Maya berkata, "Berikut analisa saya. Bangunan di Pemadam Kebakaran tidak akan jauh lebih banyak dari basis di puncak bukit, terutama untuk unit luar ruangan, mungkin hanya dua atau tiga, tidak lebih dari empat. Sumber daya di sekitar sangat melimpah. Untuk merebut Pemadam Kebakaran, harus menempatkan penembak di atap kawasan komersial seberang Jalan Nomor 4, menggunakan suara tembakan untuk menarik zombie di jalan. Penembak harus berpindah di atap untuk melindungi diri. Setelah basis didirikan, penembak sulit masuk ke zona aman dalam waktu singkat. Berdasarkan perhitungan saya, minimal dibutuhkan dua penembak."

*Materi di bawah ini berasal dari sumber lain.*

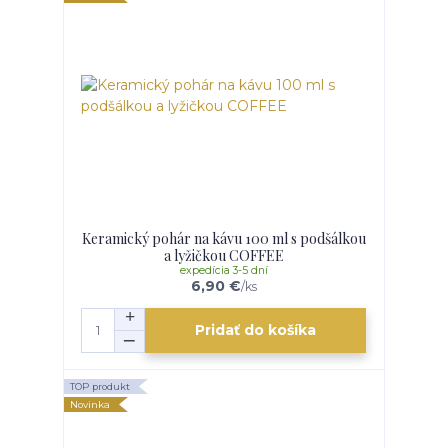
Keramický pohár na kávu 100 ml s podšálkou
a lyžičkou COFFEE
expedícia 3-5 dní
6,90 €
/
ks
Pridať do košíka
TOP produkt
Novinka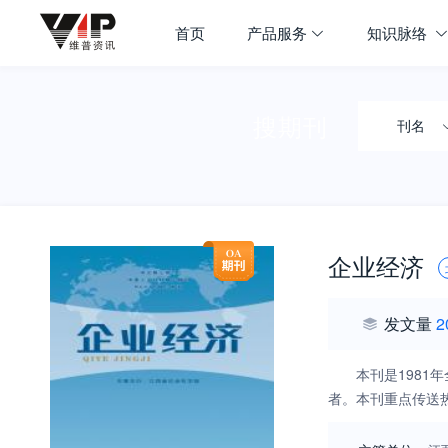
首页
产品服务
知识脉络
搜期刊
刊名
企业经济
发文量
2
本刊是198
者。本刊重点传送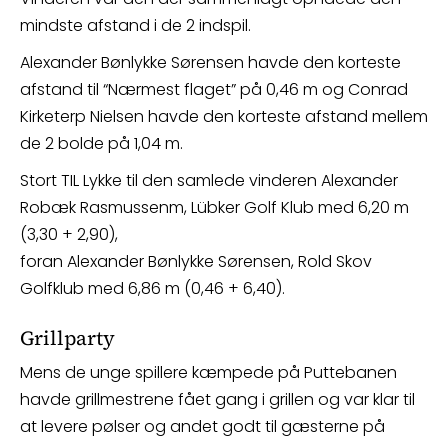
mindste afstand i de 2 indspil.
Alexander Bønlykke Sørensen havde den korteste
afstand til “Nærmest flaget” på 0,46 m og Conrad
Kirketerp Nielsen havde den korteste afstand mellem
de 2 bolde på 1,04 m.
Stort TIL Lykke til den samlede vinderen Alexander
Robæk Rasmussenm, Lübker Golf Klub med 6,20 m
(3,30 + 2,90),
foran Alexander Bønlykke Sørensen, Rold Skov
Golfklub med 6,86 m (0,46 + 6,40).
Grillparty
Mens de unge spillere kæmpede på Puttebanen
havde grillmestrene fået gang i grillen og var klar til
at levere pølser og andet godt til gæsterne på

Maya melanjutkan, "Lapangan bisbol bisa dibangun beberapa unit dalam ruangan, banyak unit luar ruangan, sumber daya di sekitar melimpah, tingkat kesulitan merebutnya rendah. Selain itu, jangkauan tembakan di lapangan bisbol sangat luas, cocok untuk penggunaan senjata api, zombie tidak bisa langsung menyerang pemain, mereka harus menembus gerbang besi dan memutar ke belakang tribun sebelum bisa menyerang pemain di tribun. Karena itu, pertahanan lapangan bisbol cukup kuat. Dengan persenjataan yang memadai, lapangan bisbol adalah basis dengan tingkat kesulitan bertahan paling rendah menurut saya. Kekurangannya, lapangan bisbol terbuka dari segala arah, kurang rasa aman dari bangunan. Selain itu, karena terletak di tanah cekung, petugas jaga akan lebih lelah, harus selalu siap mengatasi zombie yang masuk ke zona aman tanpa sengaja."

Lin Wuy menambahkan, "Kami mengamati selama belasan menit, dan menyimpulkan jika menetap di lapangan bisbol, harus ada menara penjaga. Menara penjaga bisa dengan mudah membasmi zombie yang masuk ke zona aman, tapi harus ada penjaga yang bertugas 24 jam. Kalau ada satu zombie lolos lalu berteriak di dekat basis, semua zombie di jalan T akan berkumpul."